People accused of crimes in England and Wales have a diminishing chance of a fair trial and victims have a reduced chance of seeing justice as the criminal justice system slides further into crisis due to years of underfunding and neglect.
Neglect and crisis
Law Society vice president Simon Davis said, ‘The reputation of our justice system, one of England and Wales’ most precious assets, is in great danger at a time when the country needs it most.’ Mr Davis was speaking at the launch of the Law Society’s urgent campaign to highlight the crisis. He explained, ‘justice and the rule of law are key exports for the UK, but their integrity depends on the whole system working effectively. Years of neglect have heaped colossal pressure on the whole system and those who work hard in it.’ Mr Davis added, ‘the right to a fair trial is at the heart of a democratic society and sets Britain apart from authoritarian regimes the world over.’

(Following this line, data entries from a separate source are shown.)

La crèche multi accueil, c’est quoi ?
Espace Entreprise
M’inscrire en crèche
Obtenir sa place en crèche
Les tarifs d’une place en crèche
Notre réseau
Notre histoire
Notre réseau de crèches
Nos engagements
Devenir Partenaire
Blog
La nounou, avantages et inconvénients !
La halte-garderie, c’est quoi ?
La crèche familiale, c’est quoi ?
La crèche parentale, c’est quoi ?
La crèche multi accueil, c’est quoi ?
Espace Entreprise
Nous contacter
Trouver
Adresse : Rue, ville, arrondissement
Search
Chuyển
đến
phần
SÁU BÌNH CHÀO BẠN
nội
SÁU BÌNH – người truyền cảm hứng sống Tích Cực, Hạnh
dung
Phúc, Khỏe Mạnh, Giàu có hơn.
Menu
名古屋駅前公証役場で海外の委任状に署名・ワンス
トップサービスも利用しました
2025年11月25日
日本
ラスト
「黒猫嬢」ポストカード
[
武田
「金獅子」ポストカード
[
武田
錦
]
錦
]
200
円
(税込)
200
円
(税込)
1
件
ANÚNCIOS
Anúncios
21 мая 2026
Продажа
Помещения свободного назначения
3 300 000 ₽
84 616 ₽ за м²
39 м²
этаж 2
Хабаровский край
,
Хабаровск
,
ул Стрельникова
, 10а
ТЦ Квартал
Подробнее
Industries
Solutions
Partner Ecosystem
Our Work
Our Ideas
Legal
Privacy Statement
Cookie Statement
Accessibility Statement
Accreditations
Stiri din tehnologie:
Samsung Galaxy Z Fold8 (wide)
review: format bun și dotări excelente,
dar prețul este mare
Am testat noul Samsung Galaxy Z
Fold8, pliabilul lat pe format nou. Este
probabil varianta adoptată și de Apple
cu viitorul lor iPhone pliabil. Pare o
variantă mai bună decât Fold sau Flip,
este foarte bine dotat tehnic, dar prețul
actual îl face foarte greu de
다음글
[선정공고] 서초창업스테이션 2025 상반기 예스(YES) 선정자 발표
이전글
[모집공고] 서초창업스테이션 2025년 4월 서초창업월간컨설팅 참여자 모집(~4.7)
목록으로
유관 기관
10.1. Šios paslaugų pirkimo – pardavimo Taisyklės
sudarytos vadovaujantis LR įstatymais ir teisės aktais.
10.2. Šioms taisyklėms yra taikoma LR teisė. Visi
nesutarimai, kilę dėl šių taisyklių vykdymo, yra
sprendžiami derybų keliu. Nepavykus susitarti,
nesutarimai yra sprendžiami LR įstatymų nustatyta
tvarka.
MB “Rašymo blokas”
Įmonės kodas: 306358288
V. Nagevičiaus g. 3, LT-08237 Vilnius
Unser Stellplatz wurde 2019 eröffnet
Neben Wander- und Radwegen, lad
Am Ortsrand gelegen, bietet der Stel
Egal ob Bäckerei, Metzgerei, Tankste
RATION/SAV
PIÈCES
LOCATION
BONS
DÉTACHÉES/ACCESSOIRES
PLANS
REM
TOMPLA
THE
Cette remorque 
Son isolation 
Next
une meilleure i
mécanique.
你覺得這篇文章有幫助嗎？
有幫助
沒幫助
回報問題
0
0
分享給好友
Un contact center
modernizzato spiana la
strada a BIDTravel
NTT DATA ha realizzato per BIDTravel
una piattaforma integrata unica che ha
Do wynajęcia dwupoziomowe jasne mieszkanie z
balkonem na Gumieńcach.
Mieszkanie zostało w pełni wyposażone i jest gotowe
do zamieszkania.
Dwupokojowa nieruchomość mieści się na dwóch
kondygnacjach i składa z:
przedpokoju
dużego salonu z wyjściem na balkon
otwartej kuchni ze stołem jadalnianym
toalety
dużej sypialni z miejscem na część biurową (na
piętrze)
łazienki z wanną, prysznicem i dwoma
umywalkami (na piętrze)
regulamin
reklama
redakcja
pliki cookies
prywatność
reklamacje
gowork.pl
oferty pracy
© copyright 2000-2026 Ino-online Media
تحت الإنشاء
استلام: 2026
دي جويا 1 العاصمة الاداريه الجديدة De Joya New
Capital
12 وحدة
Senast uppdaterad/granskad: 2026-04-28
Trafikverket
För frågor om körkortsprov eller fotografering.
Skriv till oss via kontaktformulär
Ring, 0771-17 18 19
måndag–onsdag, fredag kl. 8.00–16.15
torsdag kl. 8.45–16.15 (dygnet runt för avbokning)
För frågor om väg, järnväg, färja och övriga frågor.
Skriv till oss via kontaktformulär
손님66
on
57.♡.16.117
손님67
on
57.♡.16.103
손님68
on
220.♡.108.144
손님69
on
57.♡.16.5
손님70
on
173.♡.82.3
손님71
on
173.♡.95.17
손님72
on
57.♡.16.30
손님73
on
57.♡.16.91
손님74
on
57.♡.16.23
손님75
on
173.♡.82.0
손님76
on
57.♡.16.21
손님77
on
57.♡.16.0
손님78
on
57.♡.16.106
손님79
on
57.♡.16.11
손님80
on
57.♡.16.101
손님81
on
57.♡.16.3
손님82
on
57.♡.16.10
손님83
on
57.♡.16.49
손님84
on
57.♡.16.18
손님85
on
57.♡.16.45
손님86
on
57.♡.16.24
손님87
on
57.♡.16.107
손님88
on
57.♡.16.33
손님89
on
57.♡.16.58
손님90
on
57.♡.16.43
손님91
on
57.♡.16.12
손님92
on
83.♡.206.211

Years of underinvestment have meant the system is facing an avalanche of problems, including: an increasing shortage of criminal duty solicitors; swathes of court closures; impassable barriers to accessing legal aid; victims and witnesses having to attend court repeatedly; solicitors firms providing legal aid services finding themselves in an increasingly unstainable economic situation; longer remand times; failures to disclose crucial material from criminal investigations; defendants on low incomes forced to pay due to the overly stringent means test. Mr Davis stated, ‘all combined, these problems represent a criminal justice system at absolute breaking point.’ The Law Society has called on the government to address the problems though spending and policy changes, ‘without urgent action from the government the system will fall apart.’